#### [WHAT THE TASK REQUIRES]
Under this line are the records; repeat exactly the lines starting at the one containing "розничных магазинах" and ending at the one containing "活動量が少ない（代謝が低い）", omitting pictures.

[Data excerpts]
----------------------------------------

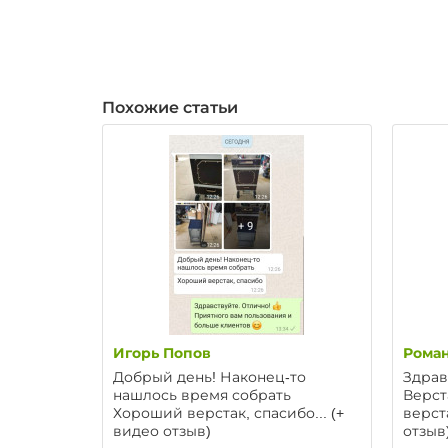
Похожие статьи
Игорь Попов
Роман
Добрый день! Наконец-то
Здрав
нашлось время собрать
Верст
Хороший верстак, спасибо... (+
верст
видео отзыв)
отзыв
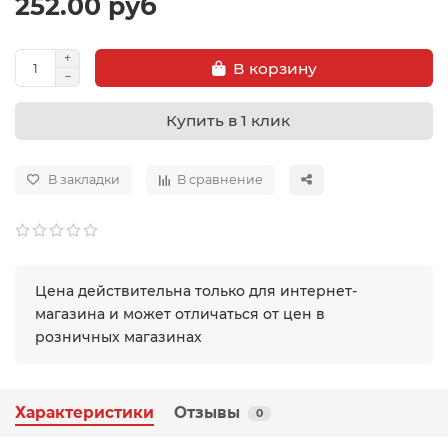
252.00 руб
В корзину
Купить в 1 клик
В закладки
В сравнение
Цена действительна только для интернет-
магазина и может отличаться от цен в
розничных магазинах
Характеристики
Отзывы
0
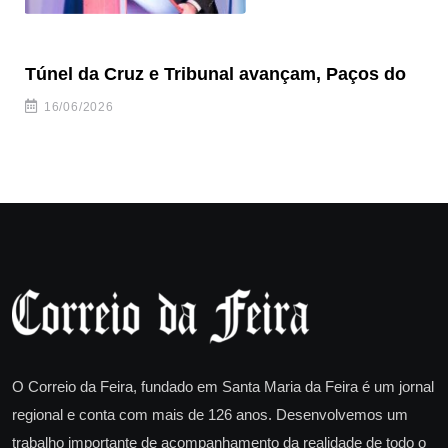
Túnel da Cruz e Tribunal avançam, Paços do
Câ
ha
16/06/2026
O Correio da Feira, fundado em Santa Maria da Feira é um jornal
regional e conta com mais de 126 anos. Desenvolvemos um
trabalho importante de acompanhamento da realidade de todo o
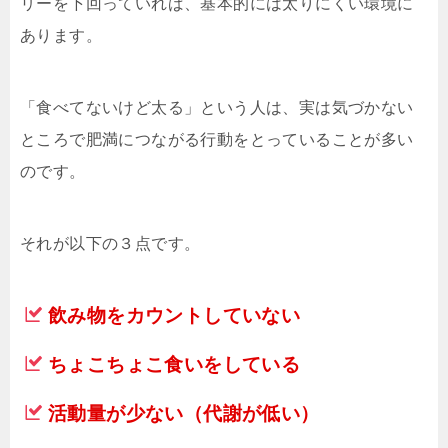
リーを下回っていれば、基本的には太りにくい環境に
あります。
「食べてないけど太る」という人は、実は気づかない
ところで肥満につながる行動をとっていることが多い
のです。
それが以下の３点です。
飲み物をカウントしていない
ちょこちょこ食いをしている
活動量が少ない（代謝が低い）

----------------------------------------

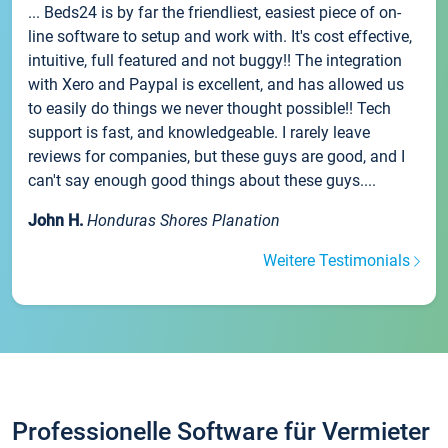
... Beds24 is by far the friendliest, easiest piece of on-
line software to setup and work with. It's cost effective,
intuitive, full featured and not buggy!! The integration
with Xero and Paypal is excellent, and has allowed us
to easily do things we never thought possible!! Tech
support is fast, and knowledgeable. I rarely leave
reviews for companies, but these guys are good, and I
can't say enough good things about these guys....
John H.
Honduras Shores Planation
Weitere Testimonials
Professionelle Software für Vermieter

----------------------------------------

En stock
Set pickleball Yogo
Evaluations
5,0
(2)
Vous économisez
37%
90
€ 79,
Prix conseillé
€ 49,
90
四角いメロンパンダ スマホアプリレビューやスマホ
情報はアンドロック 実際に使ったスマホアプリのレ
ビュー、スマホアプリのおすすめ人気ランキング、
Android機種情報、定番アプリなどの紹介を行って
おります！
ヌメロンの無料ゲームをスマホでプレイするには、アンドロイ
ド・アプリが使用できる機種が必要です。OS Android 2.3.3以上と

----------------------------------------

#### [RESULT FOR THIS TASK]
розничных магазинах
Характеристики
Отзывы
0
Túnel da Cruz e Tribunal avançam, Paços do
Câ
ha
16/06/2026
O Correio da Feira, fundado em Santa Maria da Feira é um jornal
regional e conta com mais de 126 anos. Desenvolvemos um
trabalho importante de acompanhamento da realidade de todo o
リーを下回っていれば、基本的には太りにくい環境に
あります。
「食べてないけど太る」という人は、実は気づかない
ところで肥満につながる行動をとっていることが多い
のです。
それが以下の３点です。
飲み物をカウントしていない
ちょこちょこ食いをしている
活動量が少ない（代謝が低い）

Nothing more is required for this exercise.